鮎川俊介の「幕末・明治の日本を歩く」

渡辺崋山や中江兆民を中心に、幕末・明治の日本を旅行記や古写真、研究書などをもとにして歩き、その取材旅行の報告を行います。

甲州街道を歩く-小仏から藤野まで その最終回

2017-05-15 06:10:31 | Weblog

 

 街道の左側はなだらかな斜面の畑が広がっていて、遠くに集落とその背後の山の重なりが見えます。

 前方で街道はゆるやかに左へとカーブし、竹林のところで右に曲がって消えています。

 間にあるのは畑とその下に人家があって、そこにも生活道である細道が走っています。

 つまり街道は畑や人家などを左手に見下ろしながら山の中腹を走っていて、遠くに山の重なりを見晴るかすという感じであって、広々とした山間部の風景を眺めながら山際に沿って延びていきます。

 人家はかなり下に見える場合もあります。

 甲州街道本道の周囲には田んぼは全くなく、山の斜面に畑が拓かれていて、かつては養蚕業や林業を主体とした生業(なりわい)であったことを示しています。

 そういった沿道風景を眺めながらやがて道を下り、中央道に架かる陸橋を渡ったのが14:32。

 さらに中央本線を渡って「広域避難場所 →1km 藤野中学校」の標示を見たのが14:39。

 まもなく右手に吉野神社が現れました。

 ここで坂を下りていけば国道20号に合流するはずですが、国道の車通りの激しい道は歩きたくなかったので、途中出会った女性に、国道20号以外に藤野駅へ行くことができる道を尋ねると、遠回りになるけれども藤野駅の北にあるトンネルを通って駅へと出る道を教えてくれたので、その道を行くことにしました。

 沢井沢踏切で中央本線を渡ったのが14:52。

 「明王峠 陣馬山」と「藤野駅」への分岐点を示す案内標示があり、「藤野駅」方向へと進みます。

 「日野」のバス停を通過したのが15:12。

 何度か車で通ったことのある幅の狭い沢井隧道を抜けて中央本線の踏切を渡り、右折してJR藤野駅に到着したのは15:28でした。

 さて広重ですが、広重の場合、すでに触れたように与瀬宿から私がたどった甲州街道の本道は通らず、脇道である下を流れる相模川を渡るコース、つまり「二瀬越」の近道を選びました。

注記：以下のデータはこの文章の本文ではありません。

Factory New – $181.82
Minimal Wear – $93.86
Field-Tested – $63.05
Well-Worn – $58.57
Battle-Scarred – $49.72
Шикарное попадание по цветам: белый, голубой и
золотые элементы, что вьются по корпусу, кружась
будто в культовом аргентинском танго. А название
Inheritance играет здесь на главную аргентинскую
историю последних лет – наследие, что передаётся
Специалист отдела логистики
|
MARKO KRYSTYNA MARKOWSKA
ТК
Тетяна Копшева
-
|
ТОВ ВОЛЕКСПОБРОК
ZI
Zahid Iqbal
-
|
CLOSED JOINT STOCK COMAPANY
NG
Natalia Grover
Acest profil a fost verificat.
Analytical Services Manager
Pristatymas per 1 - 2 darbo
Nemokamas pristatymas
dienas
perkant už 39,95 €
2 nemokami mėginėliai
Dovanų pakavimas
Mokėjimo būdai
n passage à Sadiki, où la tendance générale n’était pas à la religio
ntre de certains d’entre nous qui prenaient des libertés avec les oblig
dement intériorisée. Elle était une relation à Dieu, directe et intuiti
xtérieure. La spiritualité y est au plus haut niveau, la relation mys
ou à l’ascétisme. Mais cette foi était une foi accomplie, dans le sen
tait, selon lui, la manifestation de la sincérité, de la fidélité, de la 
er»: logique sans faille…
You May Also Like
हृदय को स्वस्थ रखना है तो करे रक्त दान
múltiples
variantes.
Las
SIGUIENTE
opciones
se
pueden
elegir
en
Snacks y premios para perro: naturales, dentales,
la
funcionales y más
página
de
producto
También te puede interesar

 与瀬宿から河岸段丘を下って「勝瀬の渡し」で相模川を越え、勝瀬に入り、まもなくふたたび「丹田前の渡し」で相模川を渡って吉野宿へと河岸段丘を上がっていくコース。

 これが旅人にとっては一般的なコースでした。

 実際甲州街道本道を歩いてみると、広々とした山間部の風景を左手に見ることはできますが、道は起伏が多く曲がりくねっており、確かに脇道を通った方が近道であると思われました。

 勝瀬のあたりの相模川は大きく湾曲して流れており(河岸段丘の崖に沿ってU字型にゆるやかにカーブしている)、勝瀬は半島状に北方向に突き出したような土地。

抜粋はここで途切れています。